Avril Haines, who has been picked as director of national intelligence under the administration of soon-to-be-president Biden, said that an intelligence file on the 2018 assassination of journalist Jamal Khashoggi by the Saudi government will be declassified for Congress' use.
The statement, made during the congressional hearing for Haines appointment on Tuesday, is in response to Khashoggi’s fiancee Hatice Cengiz and other human rights activists' calls for Biden to release the classified report into the murder, saying that doing so would be the first step towards seeking accountability for the guilty.

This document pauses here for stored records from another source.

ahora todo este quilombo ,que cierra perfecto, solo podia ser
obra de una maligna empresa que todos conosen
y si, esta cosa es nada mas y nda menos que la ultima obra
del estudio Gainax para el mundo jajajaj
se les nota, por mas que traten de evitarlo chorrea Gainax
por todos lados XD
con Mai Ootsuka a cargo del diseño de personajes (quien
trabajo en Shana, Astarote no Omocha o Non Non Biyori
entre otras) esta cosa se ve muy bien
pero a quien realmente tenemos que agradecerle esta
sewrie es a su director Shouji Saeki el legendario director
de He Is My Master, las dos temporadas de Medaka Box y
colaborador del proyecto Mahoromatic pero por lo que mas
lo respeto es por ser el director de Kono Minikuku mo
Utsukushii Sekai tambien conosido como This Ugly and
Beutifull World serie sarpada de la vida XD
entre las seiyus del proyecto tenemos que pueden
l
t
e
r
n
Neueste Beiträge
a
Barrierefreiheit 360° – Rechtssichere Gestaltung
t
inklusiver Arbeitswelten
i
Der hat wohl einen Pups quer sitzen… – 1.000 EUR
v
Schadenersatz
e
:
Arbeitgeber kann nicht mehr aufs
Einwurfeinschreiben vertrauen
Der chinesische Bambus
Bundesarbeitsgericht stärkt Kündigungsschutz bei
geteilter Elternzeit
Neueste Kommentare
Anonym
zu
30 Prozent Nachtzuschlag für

During the hearing, Senator Ron Wyden of Oregon said that if approved as the new DNI, Haines will have the ability to "immediately" turn the page on the Trump administration's "excessive secrecy" and "lawlessness," and send an unclassified report on "who was responsible" for the murder of Khashoggi, as mandated under a law that the Trump administration effectively blocked in February 2020.
"Yes, senator, absolutely. We will follow the law", Haines said in response to a question of whether she would release the report.

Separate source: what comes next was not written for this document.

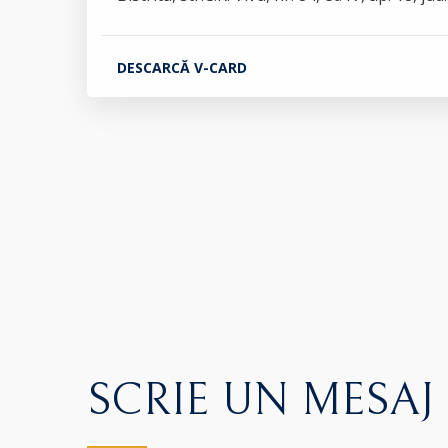
DESCARCĂ V-CARD
SCRIE UN MESAJ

Biden's Director of National Intelligence nominee Avril Haines says, if confirmed, she will provide Congress with an unclassified report on the murder of Jamal Khashoggi. pic.twitter.com/ocPUsJUeti— NBC News (@NBCNews) January 19, 2021
According to the Guardian newspaper, if the intelligence documents are to be declassified, it would possibly mean that the new US administration could publicly blame Saudi Crown Prince Mohammed bin Salman for the journalist's murder.
Khashoggi, who was 59 at the time of his death, was a Saudi-native US resident and a prominent critic of the kingdom's crown prince, writing columns for the Washington Post. In October 2018, Saudi agents inside the kingdom's consulate in Turkey murdered him when he visited it to get the papers confirming his divorce, which would allow him to marry Cengiz. Initially, Riyadh denied any knowledge of his whereabouts but ultimately admitted that Khashoggi was killed inside the facility and subsequently dismembered.
New York Times reported in November 2018 that the CIA had concluded, with a medium to a high degree of confidence, that bin Salman himself allegedly ordered the killing of the prominent journalist. However, the Trump administration refused to provide the legally mandated report for congressional oversight. According to the Washington Post, Trump allegedly told senior White House officials that he wanted bin Salman to remain in power in order to continue the harsh policies towards Iran.
The crown prince denied that he had ordered the assassination, although he said that he bears the responsibility for the assassination by operatives "because it happened under my watch".
Eight People Convicted in Khashoggi's Murder
Following the murder, the Saudi public prosecutor stated that a total of 31 people were investigated and 21 of them were arrested for the killing. The prosecution reportedly investigated the involvement of five Saudi officials including Deputy Intelligence Chief Ahmad Asiri and Saud al-Qahtani, a senior aide to Prince Mohammed. A total of 11 people were ultimately brought to trial.
In late 2019, five people, whose names remain unknown, were sentenced to death by the court for "committing and directly participating in the murder of the victim", while three others were sentenced to jail for "covering up this crime and violating the law" for a total of 24 years, while three others were found not guilty.
In May 2020, Khashoggi's son Salah, who resides in Saudi Arabia, issued a statement in which he said that he and his brothers were "pardoning those who killed our father, seeking reward from God almighty".
In early September 2020, a Saudi court announced the final ruling on the sentences to eight people found guilty in the case, sentencing five of them to 20-year prison terms, while three others received sentences ranging from 7 to 10 years.